[Stored items]
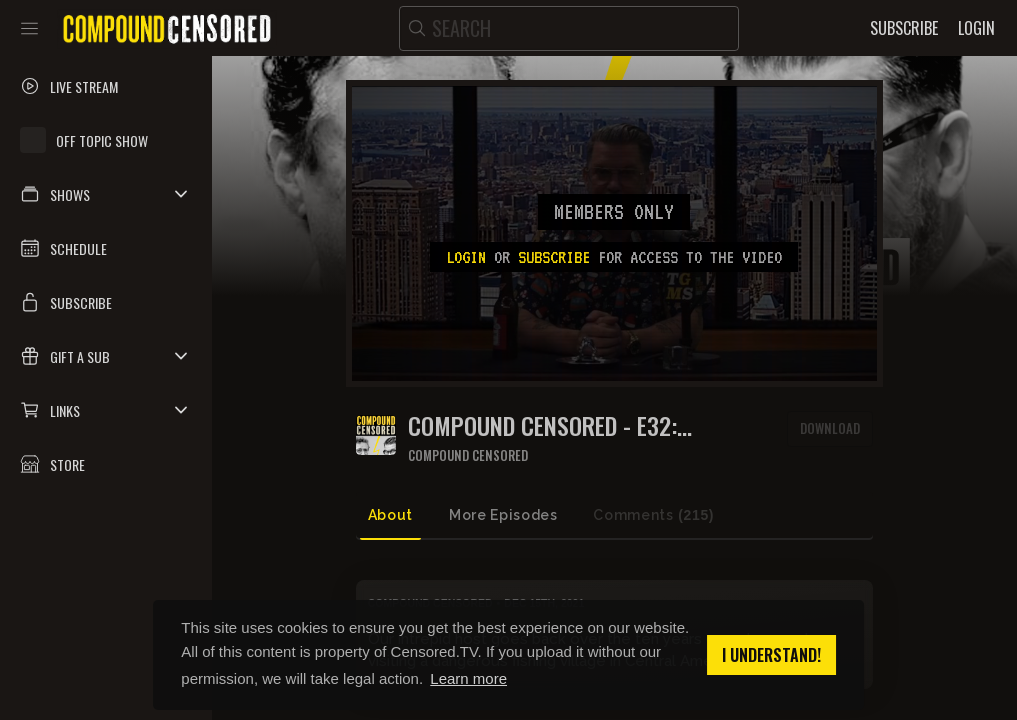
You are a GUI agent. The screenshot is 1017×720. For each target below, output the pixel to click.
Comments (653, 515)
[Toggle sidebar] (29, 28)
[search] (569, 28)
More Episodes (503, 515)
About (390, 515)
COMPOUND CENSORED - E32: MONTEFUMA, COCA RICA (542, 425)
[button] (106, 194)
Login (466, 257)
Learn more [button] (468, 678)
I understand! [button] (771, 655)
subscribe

Problem to work on:
Copy exactly the line that contains "[button] (106, 194)" and every line after it, up to and including the last line of the records.

Exercise output:
[button] (106, 194)
Login (466, 257)
Learn more [button] (468, 678)
I understand! [button] (771, 655)
subscribe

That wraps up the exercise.